Fortunately, the scientists themselves are sounding the alarm.  A study just released from Columbia University has shown in no uncertain terms that tweaking the climate by injecting aerosols into the stratosphere would be likely to have drastic and unpredictable effects.  "Even when simulations of SAI in climate models are sophisticated, they're necessarily going to be idealized," said Faye McNeill, who co-authored the paper.  "Researchers model the perfect particles that are the perfect size.  And in the simulation, they put exactly how much of them they want, where they want them.  But when you start to consider where we actually are, compared to that idealized situation, it reveals a lot of the uncertainty in those predictions.  There are a range of things that might happen if you try to do this -- and we're arguing that the range of possible outcomes is a lot wider than anybody has appreciated until now."

The climate shows sensitive dependence on initial conditions -- a phrase that will be familiar to anyone who has read about chaos theory.  The one thing that is almost certain is that something like SAI wouldn't cool the planet smoothly and uniformly, leaving other factors (like rainfall patterns) unchanged.  Models showed a chaotic response to injection, often resulting in effects like disruption of tropical monsoons, alteration in the position of jet streams (thus changing storm track patterns), and uneven and rapidly-fluctuating shifts in temperature.

Not good.  As Robert Burns said, "The best laid plans of mice and men gang aft agley."

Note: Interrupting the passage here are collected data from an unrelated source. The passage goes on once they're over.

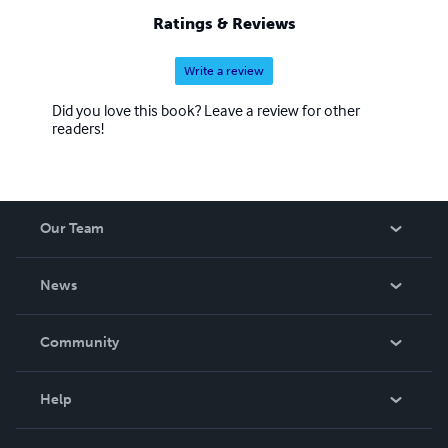
Ratings & Reviews
Write a review
Did you love this book? Leave a review for other
readers!
Our Team
About Us
News
Careers
In The News
Community
Events
Blog
Help
Videos
Order Lookup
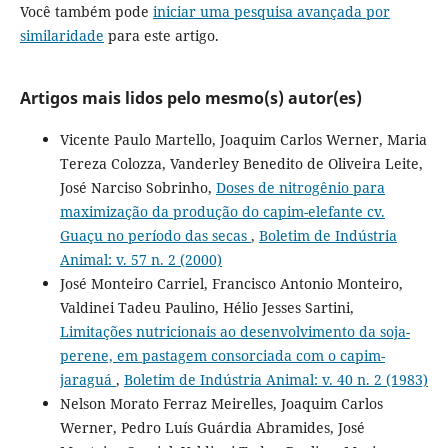
Você também pode
iniciar uma pesquisa avançada por
similaridade
para este artigo.
Artigos mais lidos pelo mesmo(s) autor(es)
Vicente Paulo Martello, Joaquim Carlos Werner, Maria
Tereza Colozza, Vanderley Benedito de Oliveira Leite,
José Narciso Sobrinho,
Doses de nitrogênio para
maximização da produção do capim-elefante cv.
Guaçu no período das secas
,
Boletim de Indústria
Animal: v. 57 n. 2 (2000)
José Monteiro Carriel, Francisco Antonio Monteiro,
Valdinei Tadeu Paulino, Hélio Jesses Sartini,
Limitações nutricionais ao desenvolvimento da soja-
perene, em pastagem consorciada com o capim-
jaraguá
,
Boletim de Indústria Animal: v. 40 n. 2 (1983)
Nelson Morato Ferraz Meirelles, Joaquim Carlos
Werner, Pedro Luís Guárdia Abramides, José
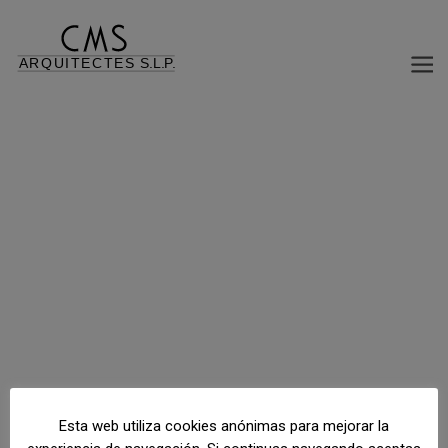
ÁREA COMERCIAL Y SERVICIOS
Volver al índice de proyectos
Autovía A3/ Ctra.U-V-8307, Tebar, Cuenca, España
Esta web utiliza cookies anónimas para mejorar la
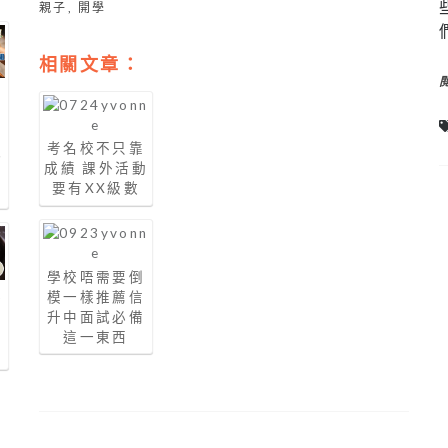
親子
,
開學
相關文章：
戒
早
受
考名校不只靠
院
成績 課外活動
鄭
要有XX級數
學校唔需要倒
入
模一樣推薦信
！
升中面試必備
自
這一東西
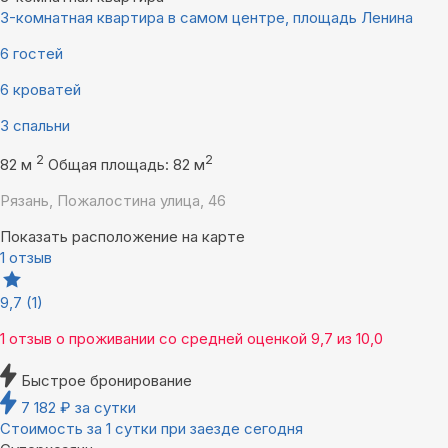
3-комнатная квартира в самом центре, площадь Ленина
6 гостей
6 кроватей
3 спальни
2
2
82 м
Общая площадь: 82 м
Рязань, Пожалостина улица, 46
Показать расположение на карте
1 отзыв
9,7
(1)
1 отзыв
о проживании со средней оценкой
9,7
из
10,0
Быстрое бронирование
7 182
₽
за сутки
Стоимость за 1 сутки при заезде сегодня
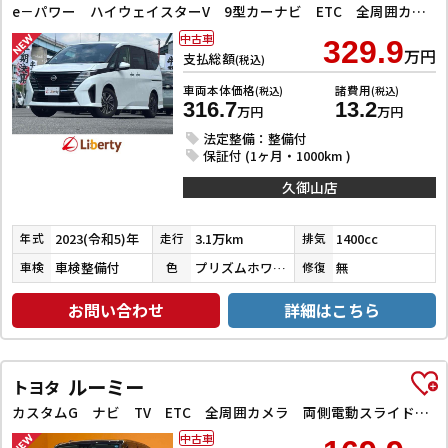
e－パワー ハイウェイスターV 9型カーナビ ETC 全周囲カメラ TV クリアランスソナー オートクルーズコントロール 衝突被害軽減システム 両側電動スライドドア LEDヘッドランプ スマートキー アイドリングストップ
中古車
329.9
万円
支払総額
(税込)
車両本体価格
諸費用
(税込)
(税込)
316.7
13.2
万円
万円
法定整備：整備付
保証付 (1ヶ月・1000km )
久御山店
2023(令和5)年
3.1万km
1400cc
年式
走行
排気
車検整備付
プリズムホワイト
無
車検
色
修復
お問い合わせ
詳細はこちら
ルーミー
トヨタ
カスタムG ナビ TV ETC 全周囲カメラ 両側電動スライドドア クリアランスソナー オートクルーズコントロール 衝突被害軽減システム アルミホイール オートライト LEDヘッドランプ
中古車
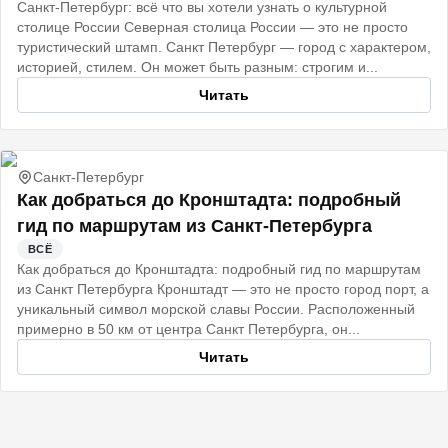
Санкт‑Петербург: всё что вы хотели узнать о культурной
столице России Северная столица России — это не просто
туристический штамп. Санкт Петербург — город с характером,
историей, стилем. Он может быть разным: строгим и...
Читать
Санкт-Петербург
Как добраться до Кронштадта: подробный
гид по маршрутам из Санкт-Петербурга
ВСЁ
Как добраться до Кронштадта: подробный гид по маршрутам
из Санкт Петербурга Кронштадт — это не просто город порт, а
уникальный символ морской славы России. Расположенный
примерно в 50 км от центра Санкт Петербурга, он...
Читать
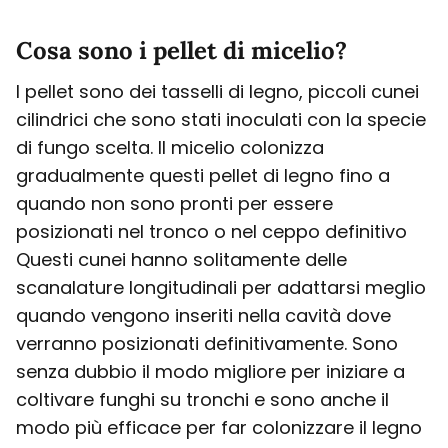
Cosa sono i pellet di micelio?
I pellet sono dei tasselli di legno, piccoli cunei
cilindrici che sono stati inoculati con la specie
di fungo scelta. Il micelio colonizza
gradualmente questi pellet di legno fino a
quando non sono pronti per essere
posizionati nel tronco o nel ceppo definitivo
Questi cunei hanno solitamente delle
scanalature longitudinali per adattarsi meglio
quando vengono inseriti nella cavità dove
verranno posizionati definitivamente. Sono
senza dubbio il modo migliore per iniziare a
coltivare funghi su tronchi e sono anche il
modo più efficace per far colonizzare il legno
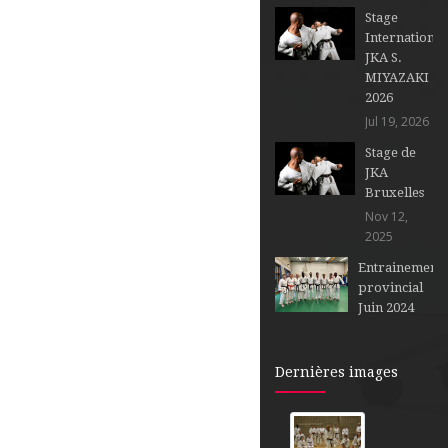
Stage
International
JKA S.
MIYAZAKI
2026
Jul 19, 2026
Stage de
JKA
Bruxelles
Nov 12,
2025
Entrainement
provincial
Juin 2024
Dernières images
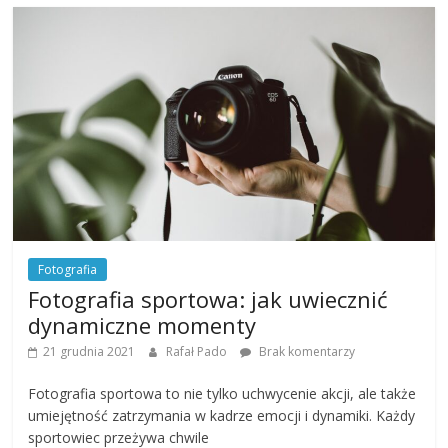
Fotografia
Fotografia sportowa: jak uwiecznić
dynamiczne momenty
21 grudnia 2021
Rafał Pado
Brak komentarzy
Fotografia sportowa to nie tylko uchwycenie akcji, ale także
umiejętność zatrzymania w kadrze emocji i dynamiki. Każdy
sportowiec przeżywa chwile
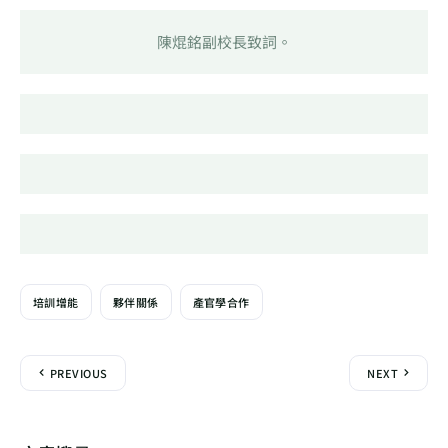
陳焜銘副校長致詞。
培訓增能
夥伴關係
產官學合作
PREVIOUS
NEXT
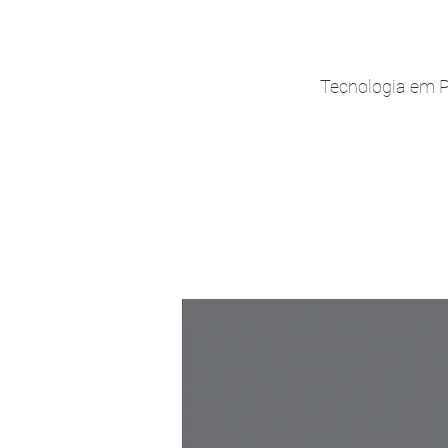
Tecnologia em 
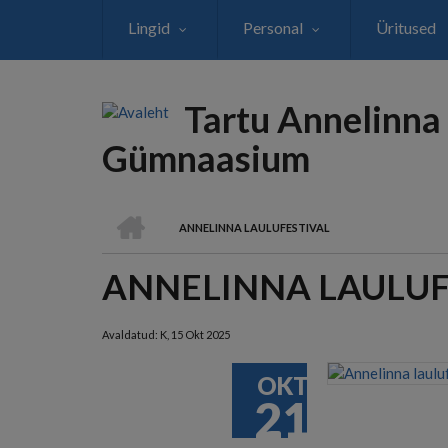
Liigu
Lingid
Personal
Üritused
edasi
põhisisu
juurde
Tartu Annelinna
Gümnaasium
AVALEHT
ANNELINNA LAULUFESTIVAL
LEIVAPURU
ANNELINNA LAULUF
Avaldatud:
K, 15 Okt 2025
OKT
21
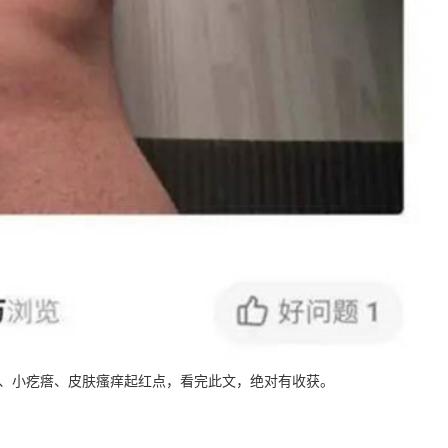
、小疙瘩、皮肤瘙痒起红点，看完此文，绝对有收获。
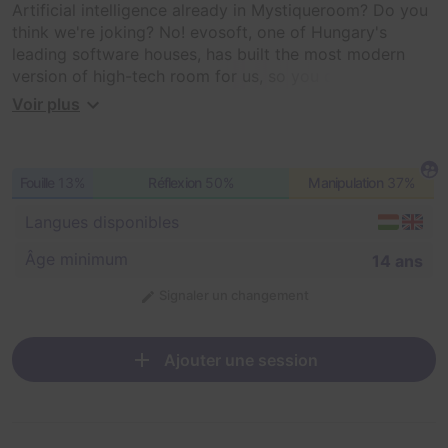
Artificial intelligence already in Mystiqueroom? Do you
think we're joking? No! evosoft, one of Hungary's
leading software houses, has built the most modern
version of high-tech room for us, so you can really feel
yourself in the future. Imagine that behind the
Voir plus
computers of our secret laboratory, our development
engineer has been working on an artificial intelligence
project for months. The goal is to create a brave new
Fouille
13%
Réflexion
50%
Manipulation
37%
world where people work with the help of
supercomputers. There's just a little more work to be
Langues disponibles
done on the first Artificial Intelligence prototype, but
we need your help. Something is missing that will
Âge minimum
14 ans
change the humanity forever. Find and open the way
out in 60 minutes.
Signaler un changement
Ajouter une session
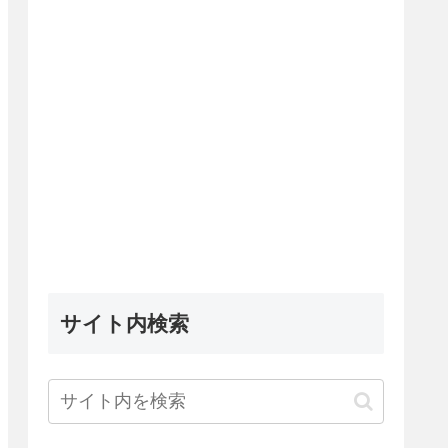
サイト内検索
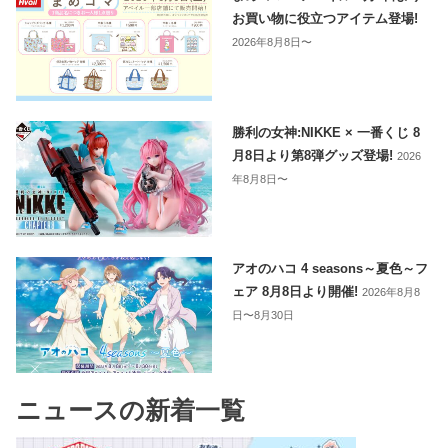
お買い物に役立つアイテム登場!
2026年8月8日〜
勝利の女神:NIKKE × 一番くじ 8
月8日より第8弾グッズ登場!
2026
年8月8日〜
アオのハコ 4 seasons～夏色～フ
ェア 8月8日より開催!
2026年8月8
日〜8月30日
ニュースの新着一覧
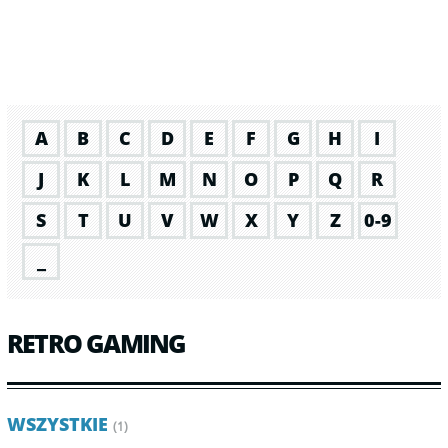
A
B
C
D
E
F
G
H
I
J
K
L
M
N
O
P
Q
R
S
T
U
V
W
X
Y
Z
0-9
_
RETRO GAMING
WSZYSTKIE
(1)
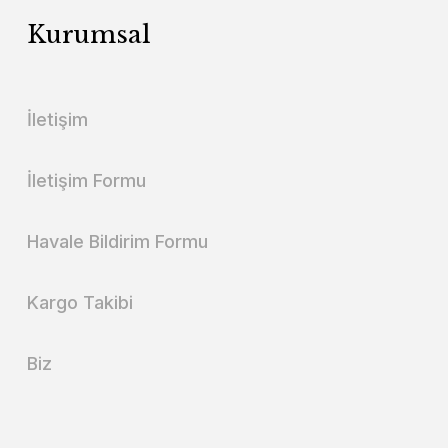
Kurumsal
İletişim
İletişim Formu
Havale Bildirim Formu
Kargo Takibi
Biz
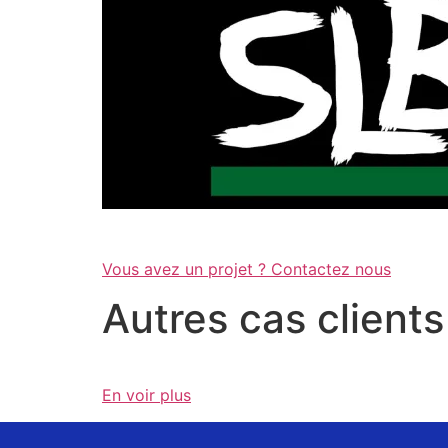
Vous avez un projet ? Contactez nous
Autres cas clients
En voir plus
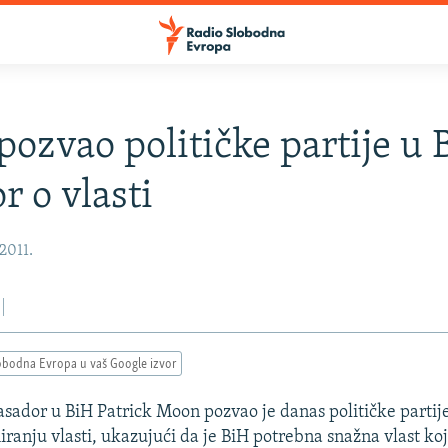
ozvao političke partije u 
r o vlasti
2011.
obodna Evropa u vaš Google izvor
ador u BiH Patrick Moon pozvao je danas političke partij
iranju vlasti, ukazujući da je BiH potrebna snažna vlast ko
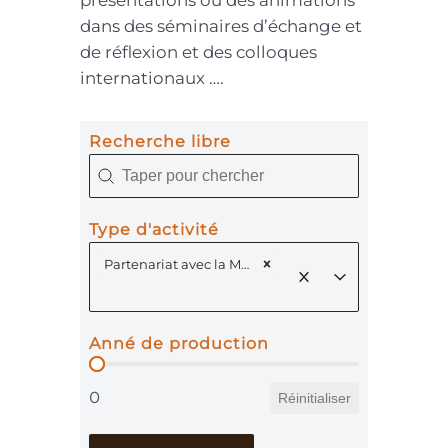
dans des séminaires d’échange et
de réflexion et des colloques
internationaux ….
Recherche libre
Recherche libre
Recherche libre
Type d'activité
Type d'activité
Type d'activité
Partenariat avec la MSH Sud (1)
Type d'activité
Anné de production
Anné de production
0
Réinitialiser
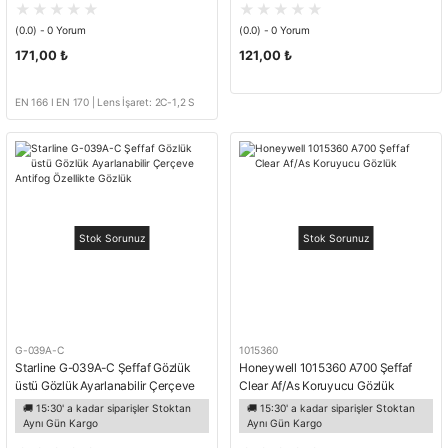
(0.0) - 0 Yorum
(0.0) - 0 Yorum
171,00 ₺
121,00 ₺
EN 166 I EN 170 | Lens İşaret: 2C-1,2 S
TARLINE 1 FT CE
Stok Sorunuz
Stok Sorunuz
G-039A-C
1015360
Starline G-039A-C Şeffaf Gözlük
Honeywell 1015360 A700 Şeffaf
üstü Gözlük Ayarlanabilir Çerçeve
Clear Af/As Koruyucu Gözlük
Antifog Özellikte Gözlük
🚚 15:30' a kadar siparişler Stoktan
🚚 15:30' a kadar siparişler Stoktan
Aynı Gün Kargo
Aynı Gün Kargo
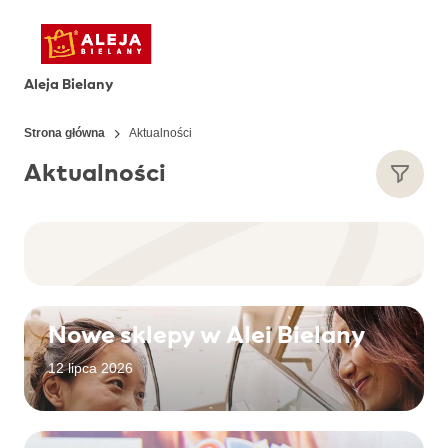
Aleja Bielany
Strona główna
Aktualności
Aktualności
Nowe sklepy w Alei Bielany
12 lipca 2026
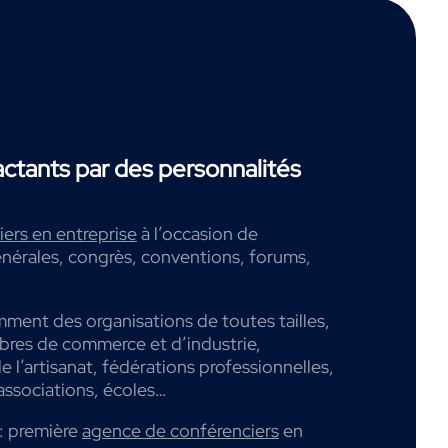
tants par des personnalités
ers en entreprise
à l’occasion de
nérales, congrès, conventions, forums,
mment des organisations de toutes tailles,
mbres de commerce et d’industrie,
 l’artisanat, fédérations professionnelles,
associations, écoles…
: première
agence de conférenciers
en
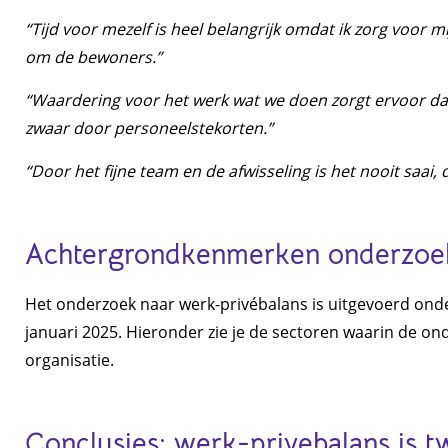
“Tijd voor mezelf is heel belangrijk omdat ik zorg voor 
om de bewoners.”
“Waardering voor het werk wat we doen zorgt ervoor dat
zwaar door personeelstekorten.”
“Door het fijne team en de afwisseling is het nooit saai, d
Achtergrondkenmerken onderzoe
Het onderzoek naar werk-privébalans is uitgevoerd onde
januari 2025. Hieronder zie je de sectoren waarin de o
organisatie.
Conclusies: werk-privebalans is t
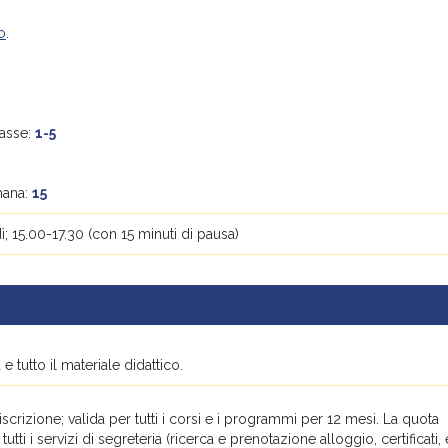
no
.
lasse:
1-5
imana:
15
ì; 15.00-17.30 (con 15 minuti di pausa)
e tutto il materiale didattico.
iscrizione; valida per tutti i corsi e i programmi per 12 mesi. La quota
tutti i servizi di segreteria (ricerca e prenotazione alloggio, certificati, 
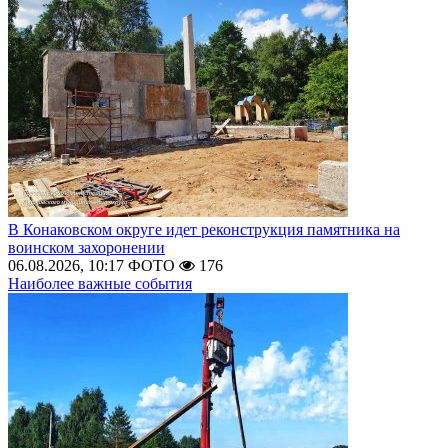
В Конаковском округе идет реконструкция памятника на
воинском захоронении
06.08.2026, 10:17
ФОТО
176
Наиболее важные события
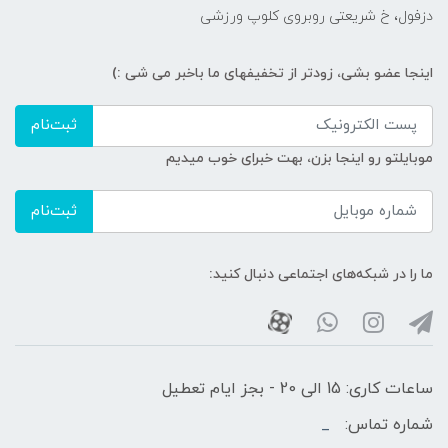
دزفول، خ شریعتی روبروی کلوپ ورزشی
اینجا عضو بشی، زودتر از تخفیفهای ما باخبر می شی :)
ثبت‌نام
موبایلتو رو اینجا بزن، بهت خبرای خوب میدیم
ثبت‌نام
ما را در شبکه‌های اجتماعی دنبال کنید:
ساعات کاری: 15 الی 20 - بجز ایام تعطیل
شماره تماس:
_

Basically: we do not understand climate well enough to do this with confidence.  After all, we're in the current mess because we ignored the scientists (starting with Svante Arrhenius in 1896) who said that atmospheric carbon dioxide levels were directly correlated with global average temperature, and that therefore we were going to warm the planet by burning fossil fuels.  Let's not ignore the ones now who are saying, correctly, that blowing aerosols up into the stratosphere and hoping for the best is a bad, bad idea.

My fear, though, is that the current regime here in the United States has the motto "quick fixes and short-term expediency FTW," so they'll think this is just a nifty idea.

To return to my original point, despite the best work of scientists, our knowledge is still incomplete, and that applies especially to complex, chaotic systems like the climate.  The climatologists themselves know this, and thank heaven a group of them have published a paper urging us to (extreme) caution.  

Let's hope the people in power are, for once, listening.